Performance of Firebase with large data sets
I'm testing firebase for a project that may have a reasonably large numbers of keys, potentially millions.
I've tested loading a few 10k of records using node, and the load performance appears good. However the "FORGE" Web UI becomes unusably slow and renders every single record if I expand my root node.
Is Firebase not designed for this volume of data, or am I doing something wrong?
Solution 1:
It's simply the limitations of the Forge UI. It's still fairly rudimentary.
The real-time functions in Firebase are not only suited for, but designed for large data sets. The fact that records stream in real-time is perfect for this.
Performance is, as with any large data app, only as good as your implementation. So here are a few gotchas to keep in mind with large data sets.
DENORMALIZE, DENORMALIZE, DENORMALIZE
If a data set will be iterated, and its records can be counted in thousands, store it in its own path.

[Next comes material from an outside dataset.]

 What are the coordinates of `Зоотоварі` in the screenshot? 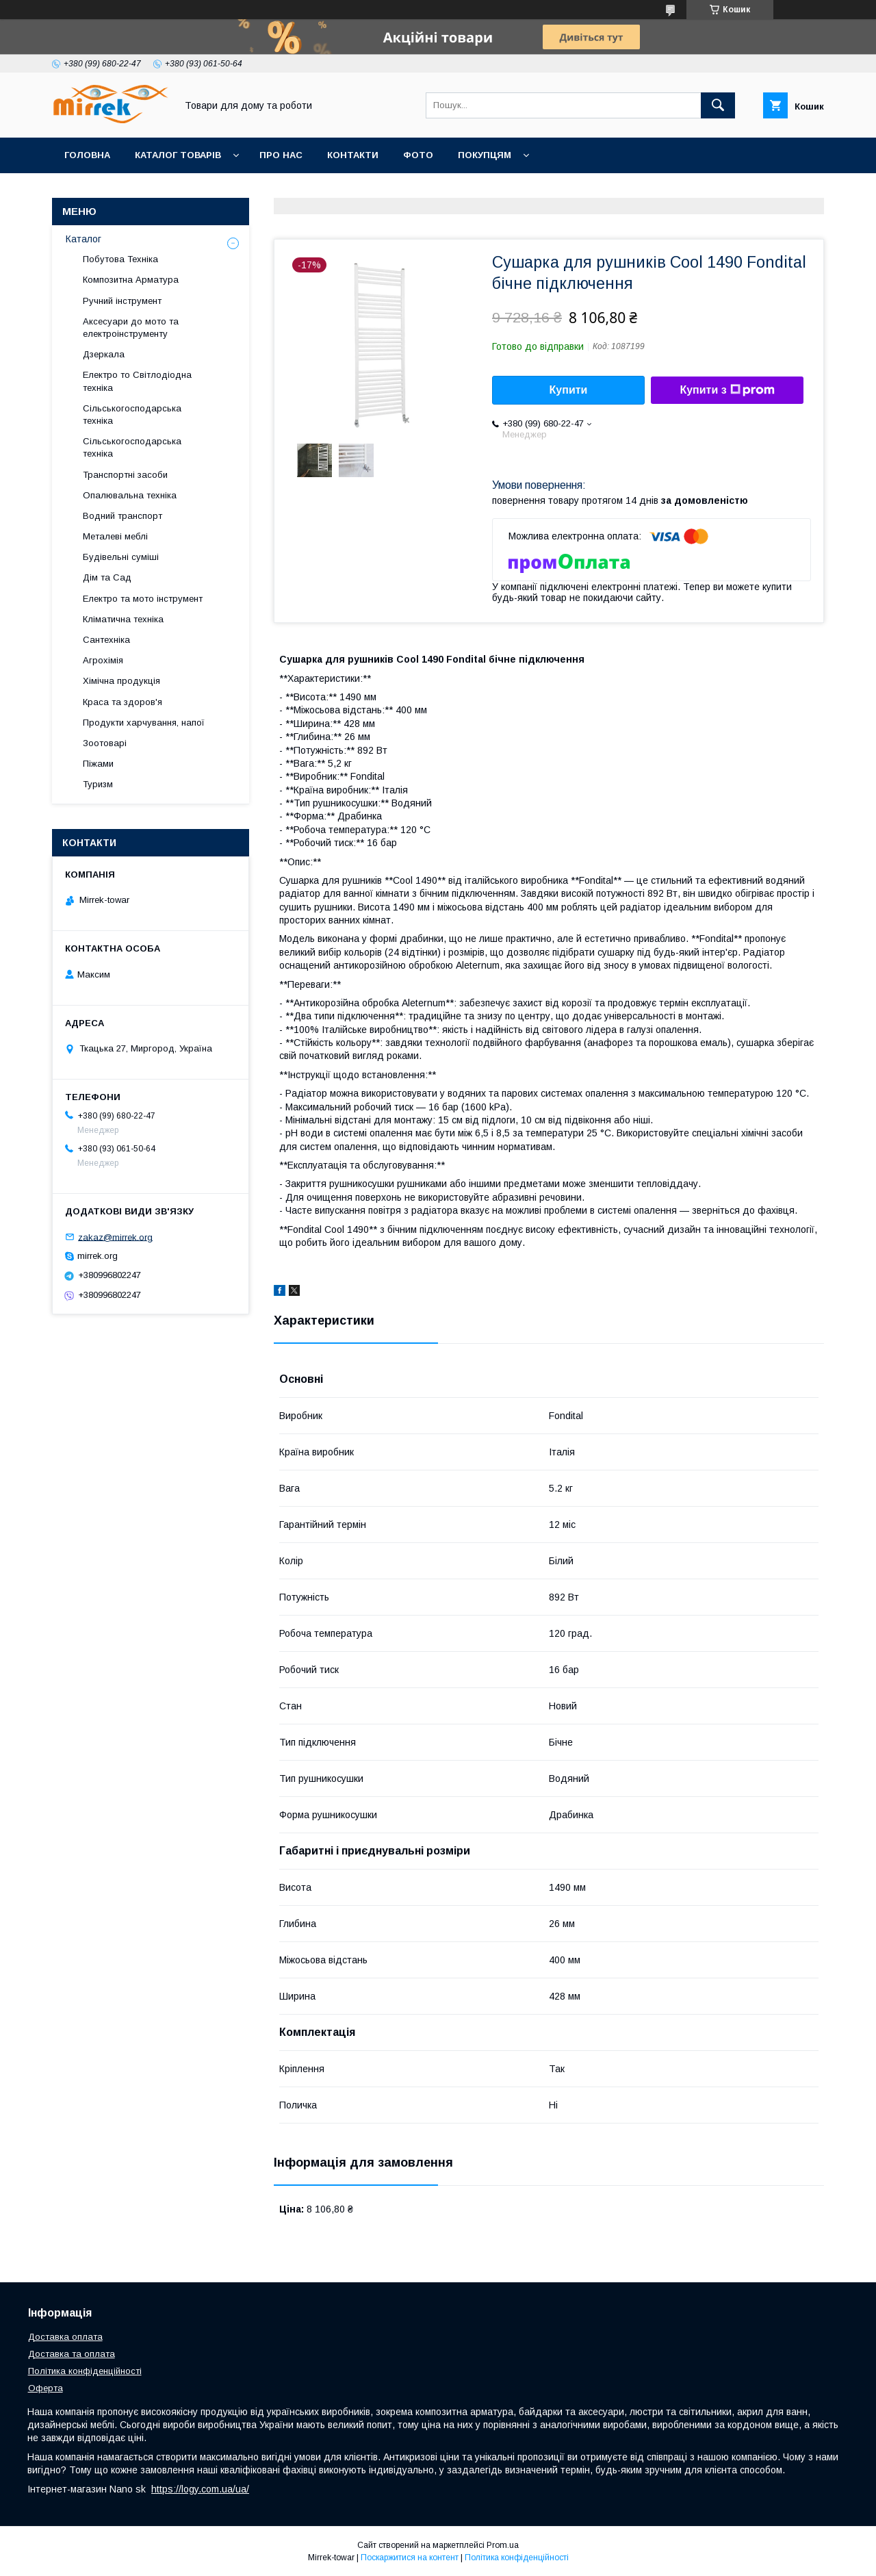 It's located at (105, 743).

This is bad for iterating large data sets:
/users/uid
/users/uid/profile
/users/uid/chat_messages
/users/uid/groups
/users/uid/audit_record
This is good for iterating large data sets:
/user_profiles/uid
/user_chat_messages/uid
/user_groups/uid
/user_audit_records/uid
Avoid 'value' on large data sets
Use the child_added
since value
must load the entire record set to the client.
Watch for hidden value
operations on children
When you call child_added
, you are essentially calling value
on every child record. So if those children contain large lists, they are going to have to load all that data to return. Thus, the DENORMALIZE section above.